# amplificador de audio para celular



## eskanter (May 12, 2010)

Holaaa... bueno soy nuevo en este foro y estoy desarrollando un proyecto el cual consiste en un amplificador para celular, con esto quiero amplificar la señal de salida de los audifonos he buscado varios circuitos como el que pongo a continuacion y no se si me serviria para lo que necesito, si conocen algun circuito que pueda desarrollar se los agradeceria, de antemano  gracias y espero su ayuda


----------



## arrivaellobo (May 12, 2010)

Te recomiendo el circuito con el lm386, lo construí hace bien poco y anda muy bien y es barato. Si no un TDA2822 tambien te puede servir.

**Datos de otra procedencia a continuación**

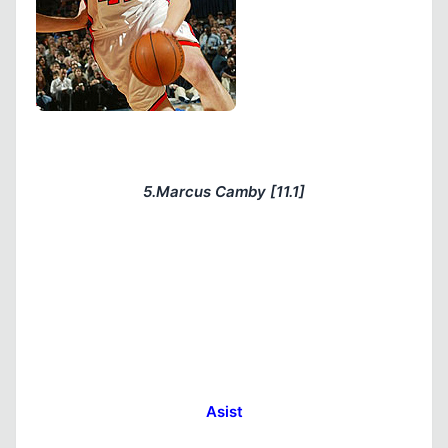
5.Marcus Camby [11.1]
Asist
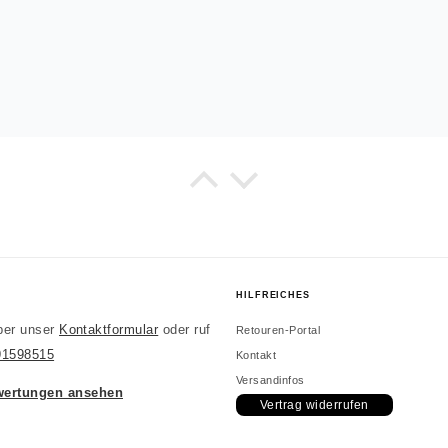
E
es wie beschrieben.
HILFREICHES
ber unser
Kontaktformular
oder ruf
Retouren-Portal
91598515
Kontakt
Versandinfos
rtungen ansehen
Vertrag widerrufen
E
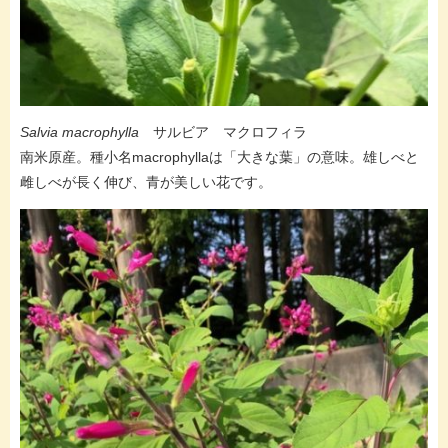
Salvia macrophylla
サルビア マクロフィラ
南米原産。種小名macrophyllaは「大きな葉」の意味。雄しべと
雌しべが長く伸び、青が美しい花です。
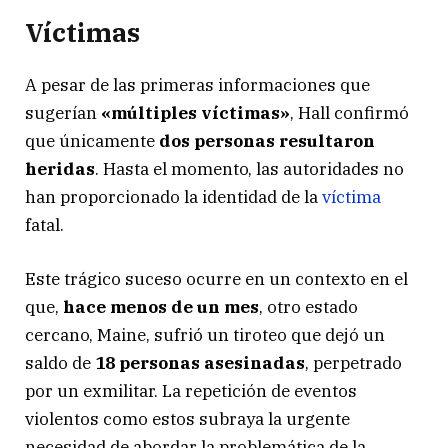
Víctimas
A pesar de las primeras informaciones que
sugerían
«múltiples víctimas»
, Hall confirmó
que únicamente
dos personas resultaron
heridas
. Hasta el momento, las autoridades no
han proporcionado la identidad de la
víctima
fatal.
Este trágico suceso ocurre en un contexto en el
que,
hace menos de un mes
, otro estado
cercano, Maine, sufrió un tiroteo que dejó un
saldo de
18 personas asesinadas
, perpetrado
por un exmilitar. La repetición de eventos
violentos como estos subraya la urgente
necesidad de abordar la problemática de la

Busca por el foro que hay mil.
Un saludo


----------



## palomo (May 13, 2010)

`Hola compatriota bienvenido al foro de FE, te recomiendo que uses el buscador, te mandara a cantidad de temas de amplificadores de todos tamaños y potencias, si quieres uno bueno, sencillo y sin tanta dificultad ocupa este https://www.forosdeelectronica.com/...50-lm1875-puente-simple-pre-tl072-pcbs-14305/  dede 15W asta 25W suficientes para unas pequeñas torres.

Saludos.


----------



## Tavo (May 13, 2010)

Un TDA2050 te va excelente para cualquier fuente de sonido: mp3, mp4, mp5, mp6, mp7, mp28, mp190, mp236, etc... jaja

Y obviamente celulares.
Podrías hacer algo más chico, un TDA2030, que es casi lo mismo pero larga 10W RMS con alta fidelidad.
Nunca hagas el TDA2003. Te va a decepcionar increíblemente si está mal hecho.

Ultimo consejo.
Antes de elegir el amplificador que vas a hacer, dedicate tiempo a elegir la fuente o transformador que vas a comprar. Es mejor "ponerle un amplificador a un transformador" que "ponerle un transformador a un amplificador"... jaja

Lo mejor es que el transformador entregue la potencia que te pide el circuito.

Saludos.
T10


----------



## Nimer (May 13, 2010)

Podría cada uno recomendarte un circuito distinto de acuerdo a lo que se le ocurre en el momento. Pero sería mejor que dijeras con qué pensás alimentarlo, o qué potencia de salida es lo que estás buscando, para poder guiarte mejor.

Saludos.


----------